11.06.2012

Neue Röntgentechnik mit höherer Schärfe und weniger Strahlungsbelastung

Wissenschaftler haben eine neue Röntgentechnik entwickelt, die den Kontrast von Computertomographen (CT) drastisch verbessert und zugleich die während der Aufnahme freigesetzte Strahlendosis reduziert.

Die Methode basiert auf einer neuartigen Kombination der Gitter-Interferometrie, die sich durch hohen Kontrast auszeichnet, mit der Computertomographie, die dreidimensionale Röntgenaufnahmen erzeugt. Die Technik kann auch im Krankenhaus eingesetzt werden, wo sich Röntgen-Quelle und Detektor während eines Scans kontinuierlich um den Patienten drehen müssen. Bei einer klassischen Röntgenaufnahme wird die Intensität eines Röntgenstrahls hinter dem Untersuchungsobjekt aufgezeichnet. Die Bildgebung beruht dabei auf Variationen in der Absorption der Röntgenstrahlung in den verschiedenen Bestandteilen des untersuchten Körpergewebes. Im medizinischen Bereich ist dieses Verfahren oft nur eingeschränkt verwendbar, zum Beispiel wenn Krebszellen nur wenig Kontrast zu gesundem Gewebe zeigen.

Abb.: Röntgenaufnahme einer in Bernstein eingeschlossenen Wespe, deren Flügel in voller Länge sichtbar sind. Frühere Röntgenaufnahmen dieses Fossils hatten dieses Detail nicht abbilden können. (Bild: ESRF/I. Zanette)

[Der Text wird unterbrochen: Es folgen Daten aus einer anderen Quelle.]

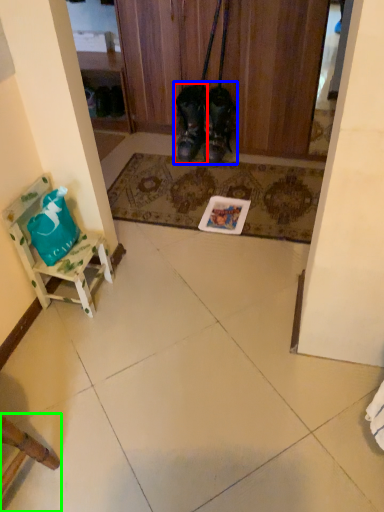 Question: Which object is positioned closest to footwear (highlighted by a red box)? Select from footwear (highlighted by a blue box) and chair (highlighted by a green box).

Choices:
 (A) footwear
 (B) chair

Answer: (A) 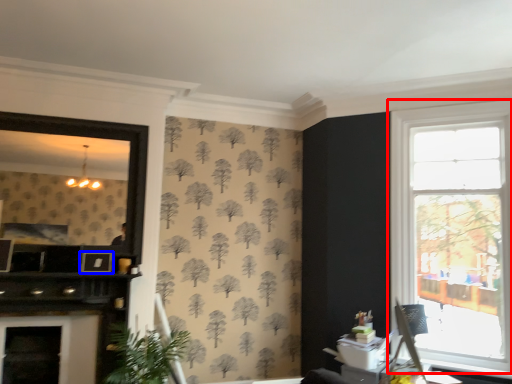 Question: Which object appears closest to the camera in this image, window (highlighted by a red box) or picture frame (highlighted by a blue box)?

Choices:
 (A) window
 (B) picture frame

Answer: (A) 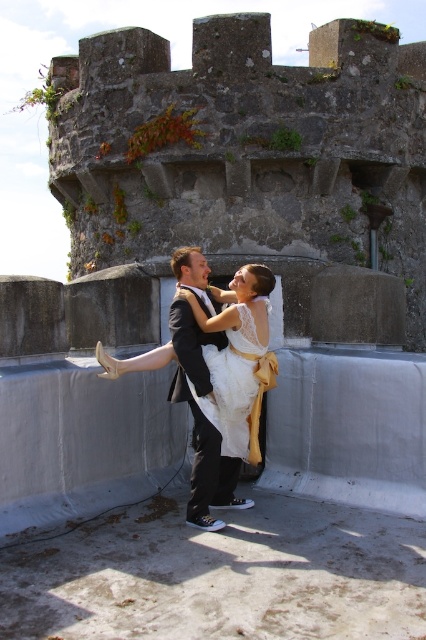 You are a photographer at the wedding and need to adjust the lighting to highlight both the white satin dress at center and the white lace dress at center. Since they are both white, you need to know their positions to set the lights properly. Which dress is positioned to the left side?

The white satin dress at center is positioned to the left of the white lace dress at center.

Neue Röntgentechniken setzen an diesem Problem an: Sie verlassen sich nicht ausschließlich auf die Absorption, sondern verbessern den Kontrast durch die Beobachtung anderer Wechselwirkungen der Röntgenstrahlung mit Materie. Die Gitter-Interferometrie setzt zum Beispiel Mikrostrukturen als optische Gitter für Röntgenstrahlen ein. In Kombination mit einem Röntgentomographen können mit diesem vielversprechenden Verfahren virtuelle Schnittbilder und damit dreidimensionale Darstellungen eines Objekts erzeugt werden.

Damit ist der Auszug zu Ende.